TASK GOAL: Using the listing below, output only the lines from the one that contains "本場イタリア、ナポリの味" through the one that contains "تندروها. هوشیاران و", inclusive, exactly as given and without images.
+ + + +
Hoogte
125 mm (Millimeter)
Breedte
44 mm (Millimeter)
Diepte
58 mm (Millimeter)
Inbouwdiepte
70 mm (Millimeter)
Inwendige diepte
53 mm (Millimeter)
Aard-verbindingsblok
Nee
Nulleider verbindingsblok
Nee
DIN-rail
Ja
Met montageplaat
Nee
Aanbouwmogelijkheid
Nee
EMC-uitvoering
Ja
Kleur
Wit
+ + + +
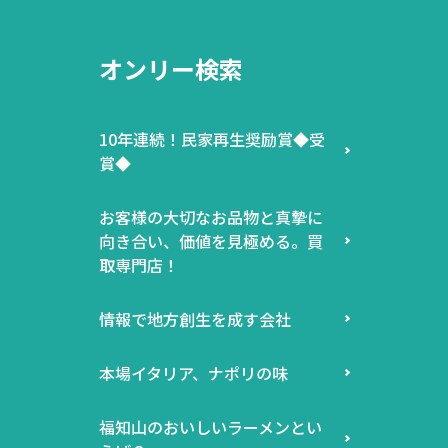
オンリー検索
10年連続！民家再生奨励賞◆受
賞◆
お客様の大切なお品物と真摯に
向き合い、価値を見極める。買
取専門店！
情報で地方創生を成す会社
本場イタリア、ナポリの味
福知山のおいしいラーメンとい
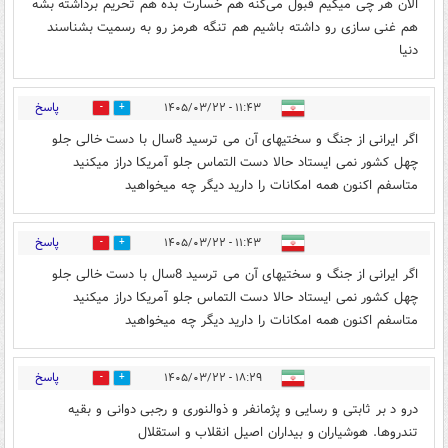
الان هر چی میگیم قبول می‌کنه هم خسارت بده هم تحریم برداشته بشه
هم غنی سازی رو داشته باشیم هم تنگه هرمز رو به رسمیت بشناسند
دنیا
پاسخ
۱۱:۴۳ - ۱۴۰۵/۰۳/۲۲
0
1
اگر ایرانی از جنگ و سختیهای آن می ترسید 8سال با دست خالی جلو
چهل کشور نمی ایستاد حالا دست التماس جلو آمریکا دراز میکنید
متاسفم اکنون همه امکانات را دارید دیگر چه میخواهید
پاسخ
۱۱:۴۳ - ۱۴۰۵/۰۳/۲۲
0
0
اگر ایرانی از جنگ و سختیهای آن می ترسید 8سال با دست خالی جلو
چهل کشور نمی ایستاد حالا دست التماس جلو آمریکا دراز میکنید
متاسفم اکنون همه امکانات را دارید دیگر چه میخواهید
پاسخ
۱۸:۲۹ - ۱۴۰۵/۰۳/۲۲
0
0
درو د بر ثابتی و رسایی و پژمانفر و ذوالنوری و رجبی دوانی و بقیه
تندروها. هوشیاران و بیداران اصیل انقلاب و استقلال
+ + + +
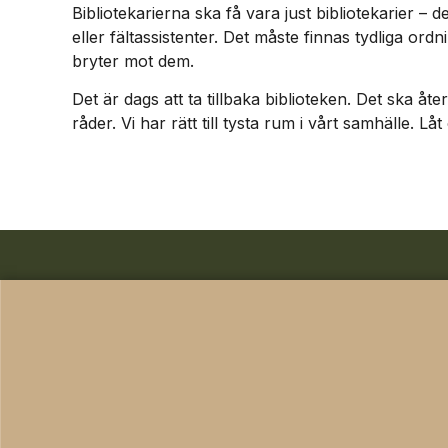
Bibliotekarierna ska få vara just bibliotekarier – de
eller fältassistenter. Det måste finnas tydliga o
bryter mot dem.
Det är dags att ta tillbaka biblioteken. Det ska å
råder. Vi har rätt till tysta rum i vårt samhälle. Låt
+ + + +
PROBLEM SOLUTION:
本場イタリア、ナポリの味
福知山のおいしいラーメンとい
الان هر چی میگیم قبول می‌کنه هم خسارت بده هم تحریم برداشته بشه
هم غنی سازی رو داشته باشیم هم تنگه هرمز رو به رسمیت بشناسند
دنیا
پاسخ
۱۱:۴۳ - ۱۴۰۵/۰۳/۲۲
0
1
اگر ایرانی از جنگ و سختیهای آن می ترسید 8سال با دست خالی جلو
چهل کشور نمی ایستاد حالا دست التماس جلو آمریکا دراز میکنید
متاسفم اکنون همه امکانات را دارید دیگر چه میخواهید
پاسخ
۱۱:۴۳ - ۱۴۰۵/۰۳/۲۲
0
0
اگر ایرانی از جنگ و سختیهای آن می ترسید 8سال با دست خالی جلو
چهل کشور نمی ایستاد حالا دست التماس جلو آمریکا دراز میکنید
متاسفم اکنون همه امکانات را دارید دیگر چه میخواهید
پاسخ
۱۸:۲۹ - ۱۴۰۵/۰۳/۲۲
0
0
درو د بر ثابتی و رسایی و پژمانفر و ذوالنوری و رجبی دوانی و بقیه
تندروها. هوشیاران و بیداران اصیل انقلاب و استقلال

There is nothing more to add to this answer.